Bölgesel ve küresel gelişmeler ışığında
değerlendirildiğinde, ekonomi alanının öne çıkmasına rağmen, söz konusu
ekonomik gelişmeleri tetikleyen, geliştiren ve evrilmesine neden olan bilimsel
yapılaşmanın öneminin göz ardı edilmemesi gerekiyor.

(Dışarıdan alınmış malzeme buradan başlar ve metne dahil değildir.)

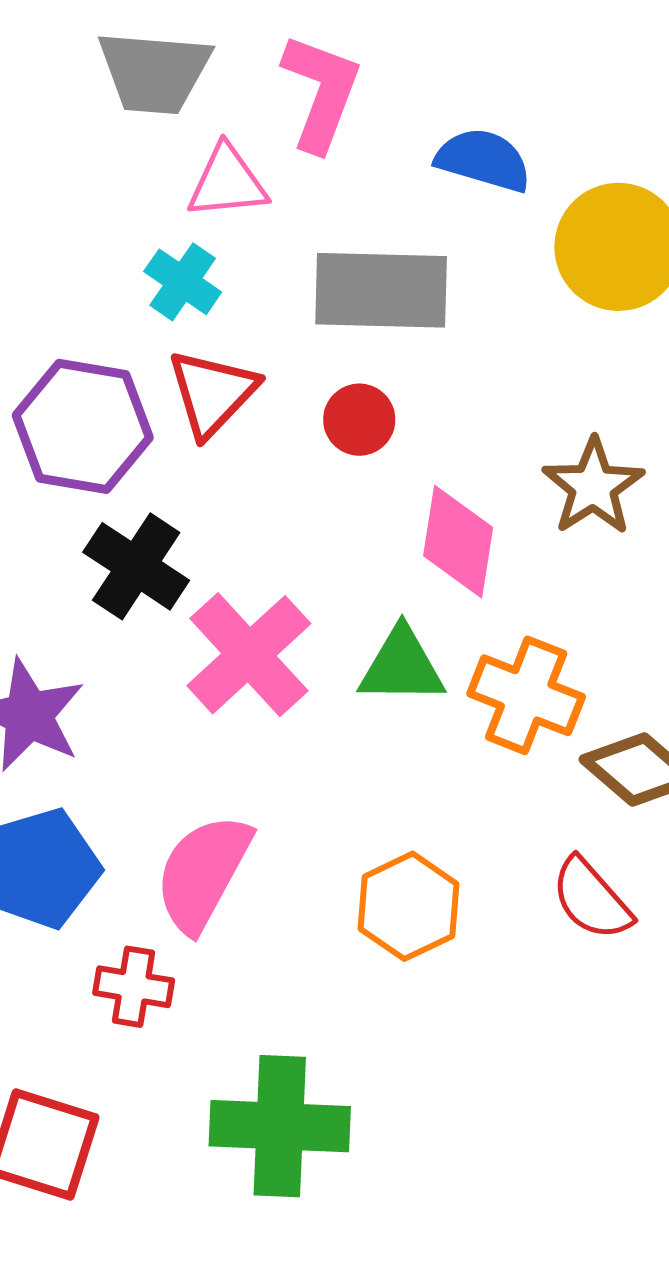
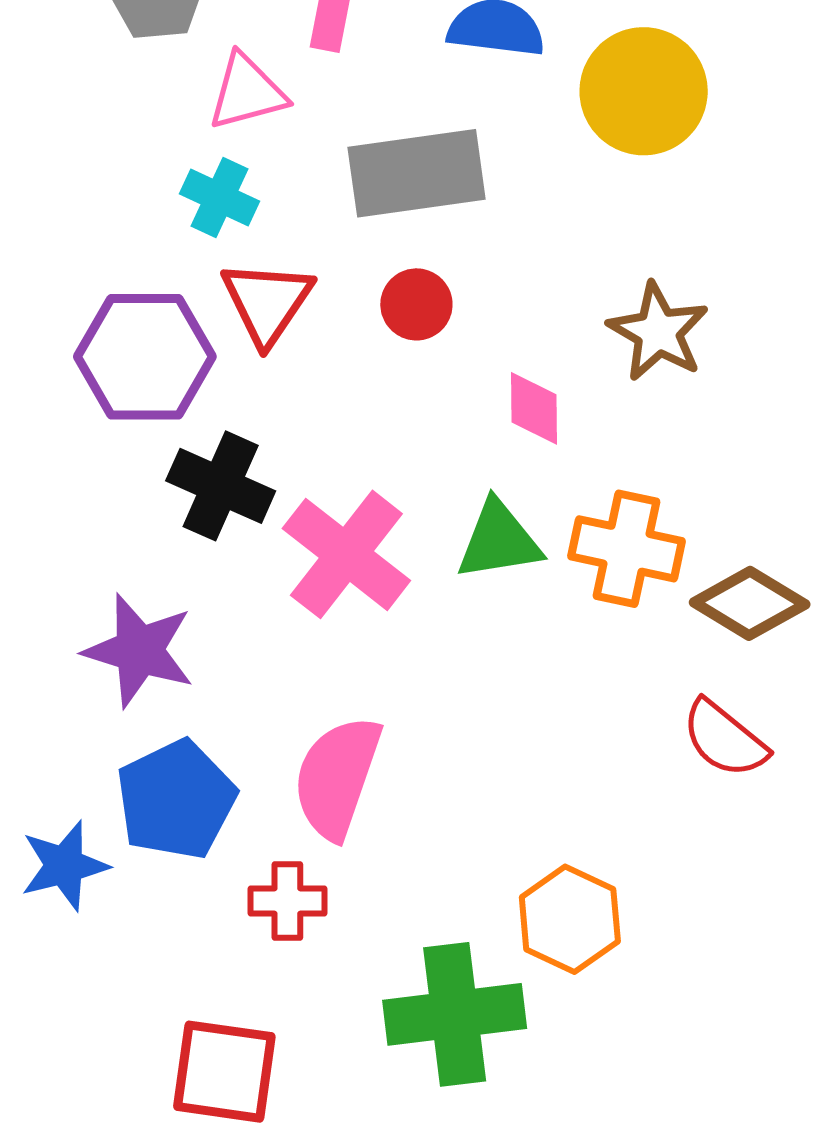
pink diamond: (458, 542) -> (534, 408), size x0.7
orange hexagon: (408, 906) -> (570, 919), moved

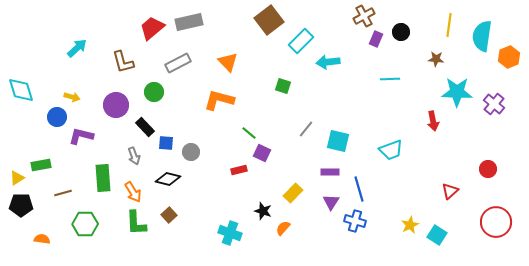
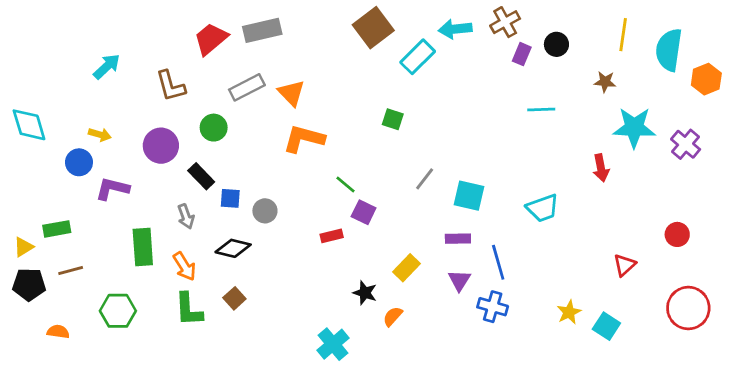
orange triangle: (228, 62) -> (291, 93), moved
cyan arrow: (328, 62) -> (455, 29), moved
brown line: (63, 193) -> (71, 271), moved
cyan cross: (230, 233) -> (333, 344), moved, turned 30

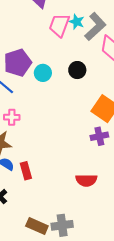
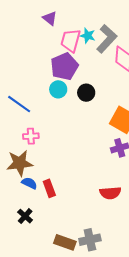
purple pentagon: (18, 63) -> (64, 66), moved
black circle: (77, 70) -> (86, 93), moved

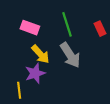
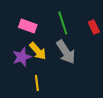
purple star: (35, 73) -> (22, 57), moved
yellow line: (19, 90) -> (37, 83), moved

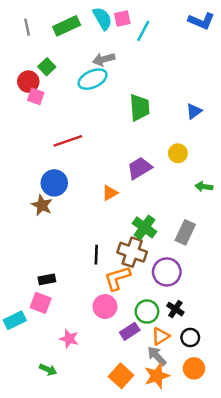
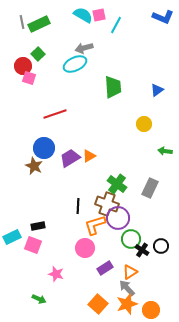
cyan semicircle: (102, 19) -> (83, 15), turned -30
green rectangle: (67, 26) -> (39, 24), moved
purple trapezoid: (140, 168) -> (70, 158), moved
purple circle: (167, 272) -> (118, 218), moved
green circle: (147, 312) -> (131, 239), moved
cyan rectangle: (15, 320) -> (12, 237), moved
black circle: (190, 337) -> (161, 246), moved
orange circle: (194, 368) -> (151, 310), moved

4. Plenum, bilim ve teknolojiye vurgusuyla kanımca,
önümüzdeki dönemde Çin ekonomik kalkınmasının yöneliminde yenilikçi bir olguyu
ortaya koymuş gözüküyor.
Kendine yeterlilik
Çin’in kapılarını dünyaya açtığı 1970’lerin ortalarından
itibaren, Batı’da Çin’in siyasal değişime maruz kalacağı konusundaki
beklentinin -en azından- bugüne kadar gerçekleşmemiş olmasını, Çin’in sadece
ekonomik yatırımlarına ve bunun temellerini oluşturan, ucuz iş gücü, hammadde
kaynakları varlığı ve erişimi ile iç ve dış sermaye yayılımına bağlamak, hiç
kuşku yok ki, gelişmeleri yanlış yorumlamak anlamına gelecektir.
Bu bağlamda, Çin’in ekonomik gelişmesini ortaya koyan
yukarıda zikredilen ögelerin dışında, adına bilimsel faaliyetler denilen ve bu
çerçevede, çokça araştırma ve geliştirme süreçlerine verdiği önem ve bunu
sürdürülebilir bir şekilde ortaya koymasıyla doğrudan bağlantılıdır.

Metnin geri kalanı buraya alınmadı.